Ensuite j’ai dû faire un choix. Allais-je garder mes jeux et machines qui prenaient la poussière et dont je ne me servais pas (cf premier paragraphe)? Ou préférais-je avoir des options et pouvoir voyager? Vous l’avez compris, j’ai sélectionné la seconde. C’est ainsi que j’ai préparé un voyage de 6 mois au Japon presque entièrement financé par la vente d’une bonne partie de ma collection. Entre 2017 et 2018, j’ai dit adieu à de véritables pièces de collection avec certes un petit pincement au cœur mais sans regrets. Je savais que c’était pour m’offrir un futur agréable. Et agréable ce fut. Je n’ai pas tout vendu non plus soit pour garder des pièces qui pour moi sont inestimables soit qui ne servent plus qu’à être exposées et dont personne ne veut. Un accessoire karaoke officiel pour la Dreamcast japonaise qui ne fonctionne que par internet et dont les serveurs sont hors-ligne depuis 15 ans? Non? Personne?

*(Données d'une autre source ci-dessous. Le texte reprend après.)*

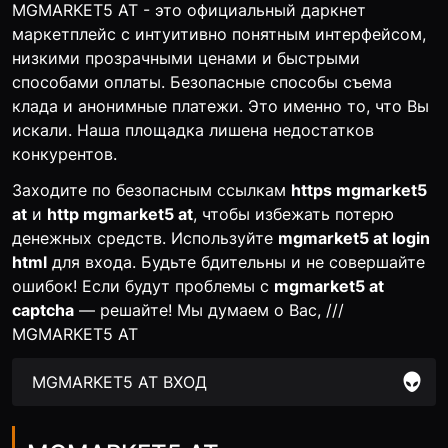
MGMARKET5 AT - это официальный даркнет
маркетплейс с интуитивно понятным интерфейсом,
низкими прозрачными ценами и быстрыми
способами оплаты. Безопасные способы съема
клада и анонимные платежи. Это именно то, что Вы
искали. Наша площадка лишена недостатков
конкурентов.
Заходите по безопасным ссылкам
https mgmarket5
at
и
http mgmarket5 at
, чтобы избежать потерю
денежных средств. Используйте
mgmarket5 at login
html
для входа. Будьте бдительны и не совершайте
ошибок! Если будут проблемы с
mgmarket5 at
captcha
— решайте! Мы думаем о Вас, ///
MGMARKET5 AT
MGMARKET5 AT ВХОД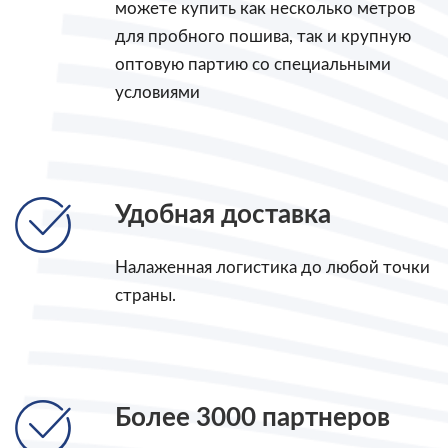
можете купить как несколько метров
для пробного пошива, так и крупную
оптовую партию со специальными
условиями
Удобная доставка
Налаженная логистика до любой точки
страны.
Более 3000 партнеров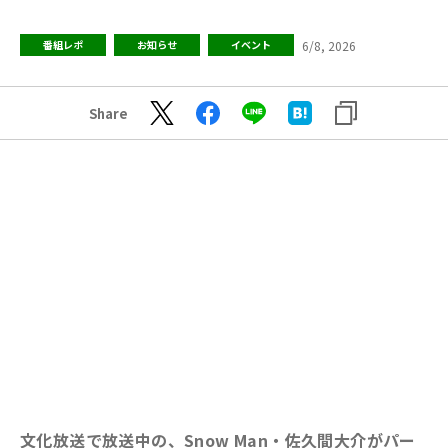
6/8, 2026
番組レポ
お知らせ
イベント
Share
文化放送で放送中の、Snow Man・佐久間大介がパー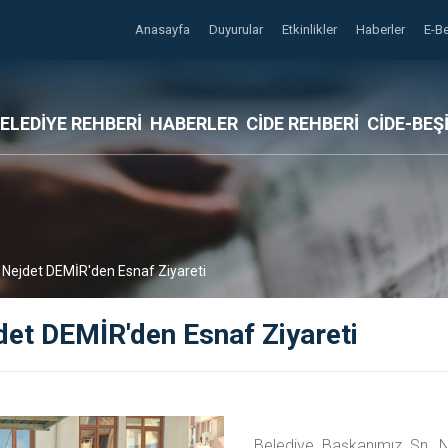
Anasayfa
Duyurular
Etkinlikler
Haberler
E-B
ELEDİYE REHBERİ
HABERLER
CİDE REHBERİ
CİDE-BEŞ
 Nejdet DEMİR'den Esnaf Ziyareti
det DEMİR'den Esnaf Ziyareti
Belediye Başkanımız Sn. N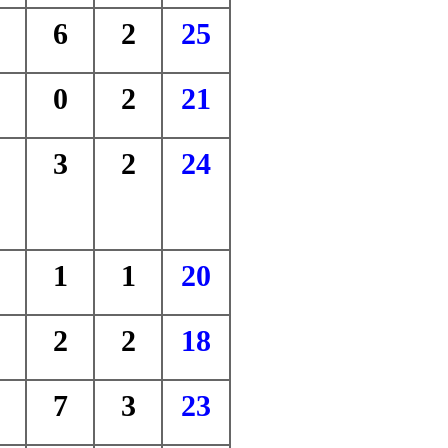
6
2
25
0
2
21
3
2
24
1
1
20
2
2
18
7
3
23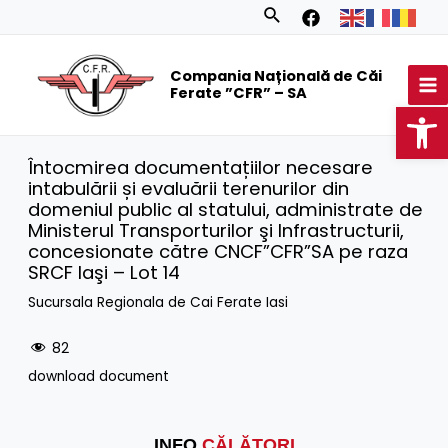
Skip
Search
to
MA
content
Compania Națională de Căi
M
Ferate ”CFR” – SA
Op
Întocmirea documentațiilor necesare
intabulării și evaluării terenurilor din
domeniul public al statului, administrate de
Ministerul Transporturilor şi Infrastructurii,
concesionate către CNCF”CFR”SA pe raza
SRCF Iaşi – Lot 14
Sucursala Regionala de Cai Ferate Iasi
82
download document
INFO
CĂLĂTORI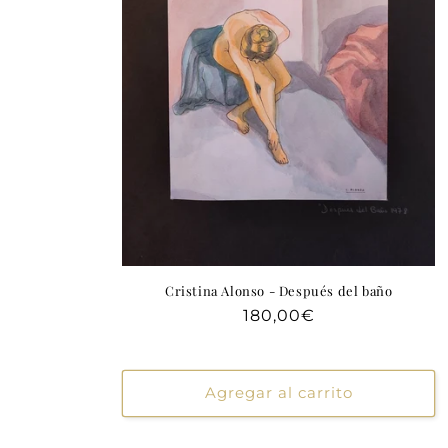
Cristina Alonso - Después del baño
Precio
180,00€
habitual
Agregar al carrito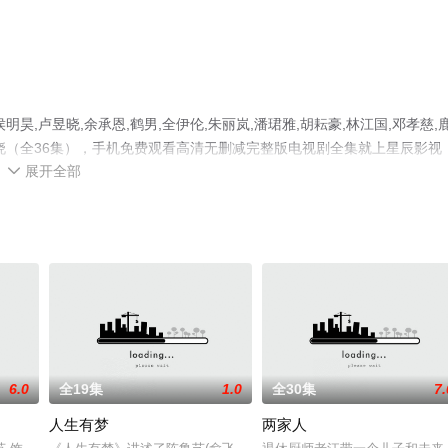
,卢昱晓,余承恩,鹤男,全伊伦,朱丽岚,潘珺雅,胡耘豪,林江国,邓孝慈,
晓（全36集），手机免费观看高清无删减完整版电视剧全集就上星辰影视
展开全部
了解。

6.0
全19集
1.0
全30集
7.
人生有梦
两家人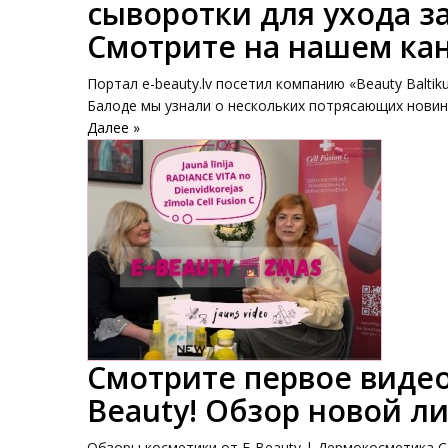
сыворотки для ухода за
Смотрите на нашем кан
Портал e-beauty.lv посетил компанию «Beauty Balti
Балоде мы узнали о нескольких потрясающих новинка
Далее »
Смотрите первое видео
Beauty! Обзор новой л
Обзоры косметики от E-Beauty | Дермокосметика Ce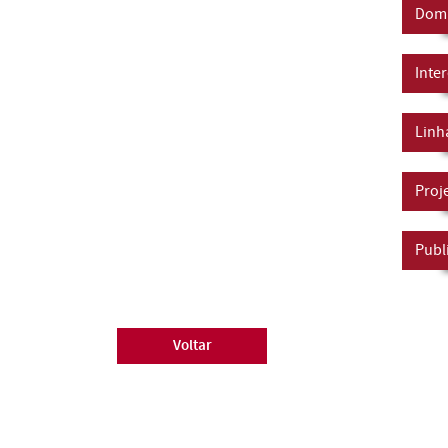
Domí
Inte
Linh
Proj
Publ
Voltar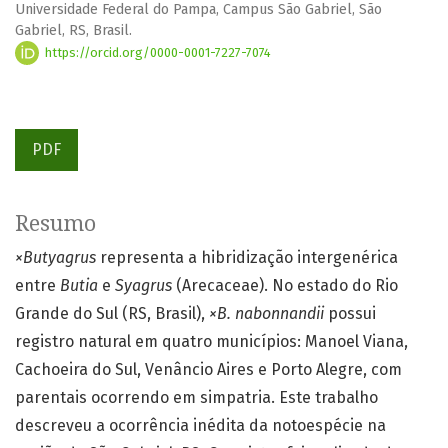
Universidade Federal do Pampa, Campus São Gabriel, São
Gabriel, RS, Brasil.
https://orcid.org/0000-0001-7227-7074
PDF
Resumo
×Butyagrus
representa a hibridização intergenérica
entre
Butia
e
Syagrus
(Arecaceae). No estado do Rio
Grande do Sul (RS, Brasil),
×B. nabonnandii
possui
registro natural em quatro municípios: Manoel Viana,
Cachoeira do Sul, Venâncio Aires e Porto Alegre, com
parentais ocorrendo em simpatria. Este trabalho
descreveu a ocorrência inédita da notoespécie na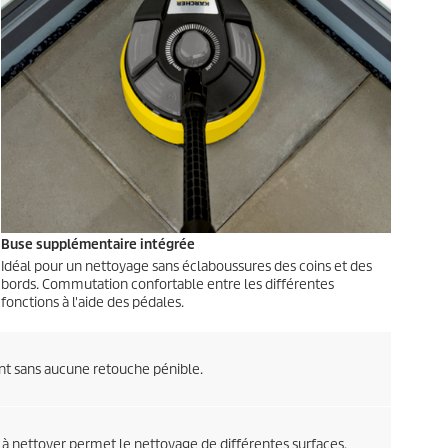
Buse supplémentaire intégrée
Idéal pour un nettoyage sans éclaboussures des coins et des
bords. Commutation confortable entre les différentes
fonctions à l'aide des pédales.
nt sans aucune retouche pénible.
et à nettoyer permet le nettoyage de différentes surfaces.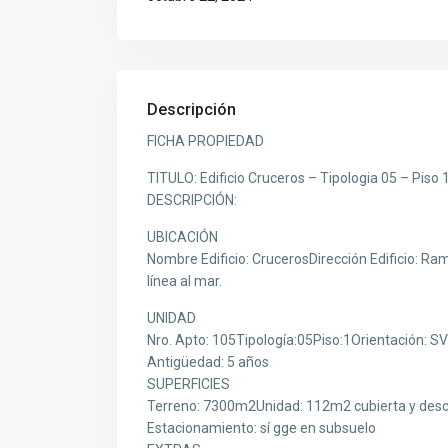
Descripción
FICHA PROPIEDAD
TITULO: Edificio Cruceros – Tipologia 05 – Piso 
DESCRIPCIÓN:
UBICACIÓN
Nombre Edificio: CrucerosDirección Edificio: Ram
línea al mar.
UNIDAD
Nro. Apto: 105Tipología:05Piso:1Orientación: SVi
Antigüedad: 5 años
SUPERFICIES
Terreno: 7300m2Unidad: 112m2 cubierta y desc
Estacionamiento: sí gge en subsuelo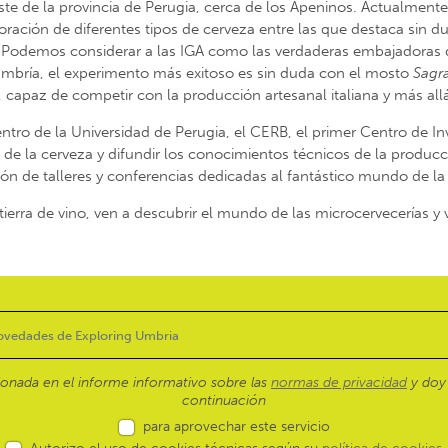
ste de la provincia de Perugia, cerca de los Apeninos. Actualmente
oración de diferentes tipos de cerveza entre las que destaca sin d
a. Podemos considerar a las IGA como las verdaderas embajadoras
Umbría, el experimento más exitoso es sin duda con el mosto
Sagr
 capaz de competir con la producción artesanal italiana y más all
o de la Universidad de Perugia, el CERB, el primer Centro de Inv
 de la cerveza y difundir los conocimientos técnicos de la producci
ión de talleres y conferencias dedicadas al fantástico mundo de la
erra de vino, ven a descubrir el mundo de las microcervecerías y v
ionada en el informe informativo sobre las
normas de privacidad
y doy 
continuación
para aprovechar este servicio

Enfin, c’est mon métier de journaliste jeux vidéo qui a achevé de me mettre sur ce chemin. La plupart des critiques présentes sur le site sont réalisées grâce à un code fourni par l’éditeur ou le développeur. Nous ne recevons que très rarement des jeux en boîte pour une raison toute simple : c’est moins pratique. Pour toutes les parties impliquées. L’éditeur doit envoyer le jeu et nous devons attendre de le recevoir. Alors qu’avec un code, en un échange de courriel, c’est terminé. De mon côté ça m’a permis de tester beaucoup de jeux. Des bons et des moins bons comme vous avez pu le voir. En tout cas, sur la génération précédente (PS4, Xbox One) et présente (Switch) j’ai un grand total de 0 jeux physiques. Et ça me va parfaitement. C’était un chapitre de ma vie. J’en ai commencé un autre. Peut-être est-ce le cas aussi pour vous.